New Zealand has unveiled its new national tourism strategy, designed to maximise the potential of the sector over the next 12 years.
The ‘Tourism 2025’ strategy, which was released this week at the Tourism Industry Association (TIA) Summit in Wellington, identifies the need for New Zealand’s tourism sector to “evolve and adapt” to take advantage of new opportunities. It focuses on five key areas:
Firstly, the need to “prioritise insight”, to enable the sector to track its own performance, which in turn would support the industry’s decision-making processes.
Secondly, the plan identified the need to increase the country’s air connectivity. Ninety-nine percent of New Zealand’s visitors arrive by air, and Tourism 2025 stressed the need for “profitable international and domestic connectivity”.
Thirdly, the plan urges the industry to target “high-value opportunities”, including source markets like China and sectors like international student family visits, which it said “remain a rich, largely untapped, source of value”.

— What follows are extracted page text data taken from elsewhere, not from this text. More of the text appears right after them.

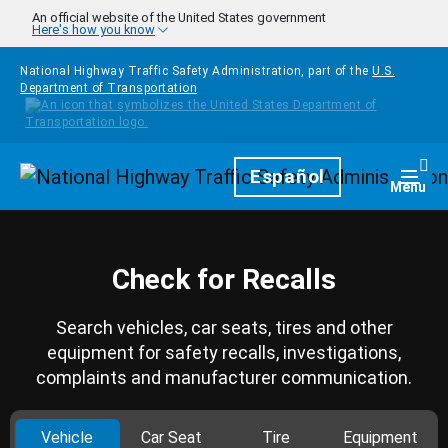
Skip to main content
An official website of the United States government
Here's how you know
National Highway Traffic Safety Administration, part of the
U.S.
Department of Transportation
Homepage
Español
Togg
Menu
Check for Recalls
Search vehicles, car seats, tires and other
equipment for safety recalls, investigations,
complaints and manufacturer communication.
Vehicle
Car Seat
Tire
Equipment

Fourth, Tourism 2025 stressed the need to provide an “outstanding visitor experience”, which in turn would drive repeat visits and word-of-mouth recommendations.

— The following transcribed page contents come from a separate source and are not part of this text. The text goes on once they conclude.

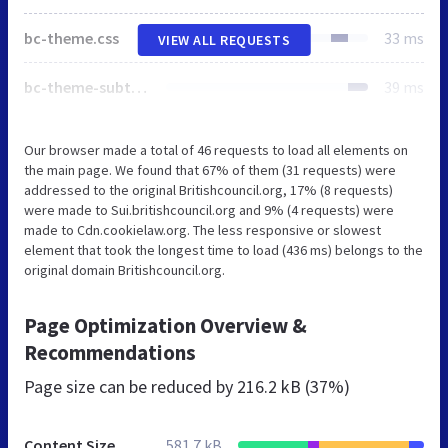
bc-theme.css
33 ms
VIEW ALL REQUESTS
bc-theme-subthemes.css
39 ms
Our browser made a total of 46 requests to load all elements on
the main page. We found that 67% of them (31 requests) were
addressed to the original Britishcouncil.org, 17% (8 requests)
were made to Sui.britishcouncil.org and 9% (4 requests) were
made to Cdn.cookielaw.org. The less responsive or slowest
element that took the longest time to load (436 ms) belongs to the
original domain Britishcouncil.org.
Page Optimization Overview &
Recommendations
Page size can be reduced by
216.2 kB (37%)
Content Size
581.7 kB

And finally, the plan urged the industry to “focus on productivity for profit” – reducing seasonality issues and encouraging wider regional dispersal of visitors. In line with this, it identified the need to target new markets, such as cruise and MICE, which would improve productivity.

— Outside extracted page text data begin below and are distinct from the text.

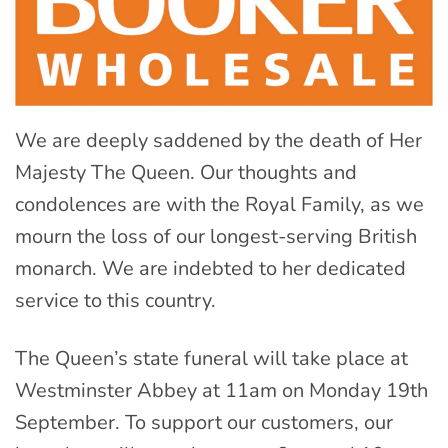
We are deeply saddened by the death of Her
Majesty The Queen. Our thoughts and
condolences are with the Royal Family, as we
mourn the loss of our longest-serving British
monarch. We are indebted to her dedicated
service to this country.
The Queen’s state funeral will take place at
Westminster Abbey at 11am on Monday 19th
September. To support our customers, our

“There is no single solution to growing the value New Zealand gets from tourism. But in developing Tourism 2025 over the last six months we have found a range of areas where there are significant opportunities for the industry to increase its value and its profitability,” said TIA’s chief executive, Martin Snedden.
“Tourism 2025 has a firm focus on value growth – growing yield, profitability and return on investment. We are developing a range of initiatives, some for immediate action and some for longer-term implementation, that will allow the industry to seize the opportunities available,” he added.
Tourism New Zealand welcomed the plan, which it said would help the country achieve “long-term, enduring, value-based growth”.
“Change in this industry is constant and as a collective, we need to be constantly re-visiting and re-evaluating what we are doing in order to adapt,” said the tourism board’s chief executive, Kevin Bowler. “This framework… provide[s] the ‘big picture’ thinking that the whole industry can come in behind.”